"""

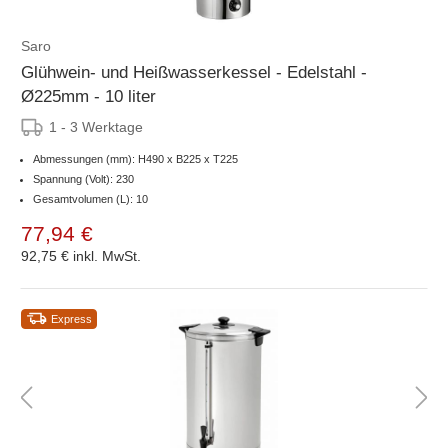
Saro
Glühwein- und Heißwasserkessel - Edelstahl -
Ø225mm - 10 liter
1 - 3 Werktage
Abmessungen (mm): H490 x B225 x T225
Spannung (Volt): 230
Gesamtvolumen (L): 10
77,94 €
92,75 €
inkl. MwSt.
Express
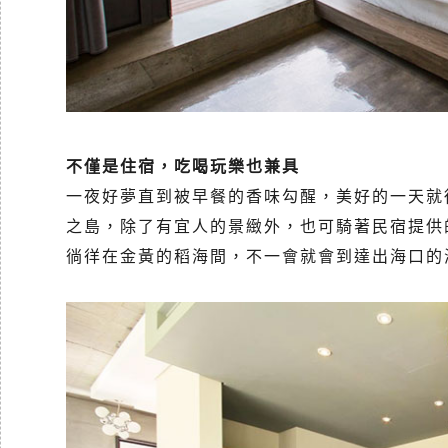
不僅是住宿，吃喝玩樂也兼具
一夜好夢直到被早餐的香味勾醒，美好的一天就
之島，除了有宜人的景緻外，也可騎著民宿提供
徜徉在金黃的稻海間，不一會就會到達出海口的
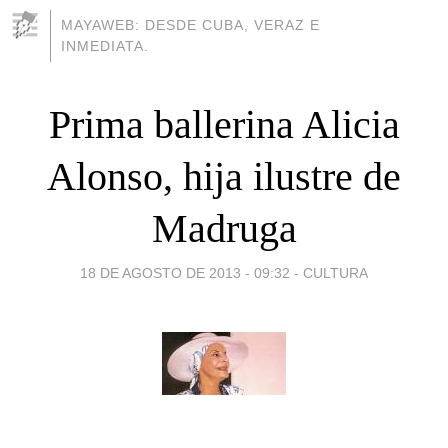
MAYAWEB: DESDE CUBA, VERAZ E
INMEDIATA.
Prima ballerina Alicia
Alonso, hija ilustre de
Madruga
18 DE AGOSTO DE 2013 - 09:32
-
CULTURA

"""
"""

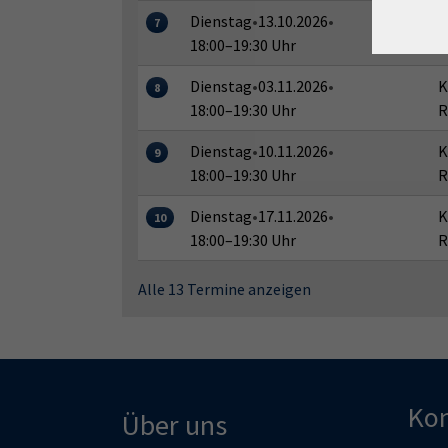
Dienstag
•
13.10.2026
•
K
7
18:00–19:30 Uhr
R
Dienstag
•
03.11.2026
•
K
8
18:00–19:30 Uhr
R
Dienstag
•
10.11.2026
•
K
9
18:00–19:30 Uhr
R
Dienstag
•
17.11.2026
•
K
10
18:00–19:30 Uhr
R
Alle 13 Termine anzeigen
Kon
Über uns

"""

Problem to solve >> Here the job is to copy the listing above word for word, starting at the line with "Glühwein- und Heißwasserkessel" and ending at the line with "MAYAWEB: DESDE CUBA, VERAZ E", and to leave out the pictures.

Answer >>
Glühwein- und Heißwasserkessel - Edelstahl -
Ø225mm - 10 liter
1 - 3 Werktage
Abmessungen (mm): H490 x B225 x T225
Spannung (Volt): 230
Gesamtvolumen (L): 10
77,94 €
92,75 €
inkl. MwSt.
Express
不僅是住宿，吃喝玩樂也兼具
一夜好夢直到被早餐的香味勾醒，美好的一天就
之島，除了有宜人的景緻外，也可騎著民宿提供
徜徉在金黃的稻海間，不一會就會到達出海口的
MAYAWEB: DESDE CUBA, VERAZ E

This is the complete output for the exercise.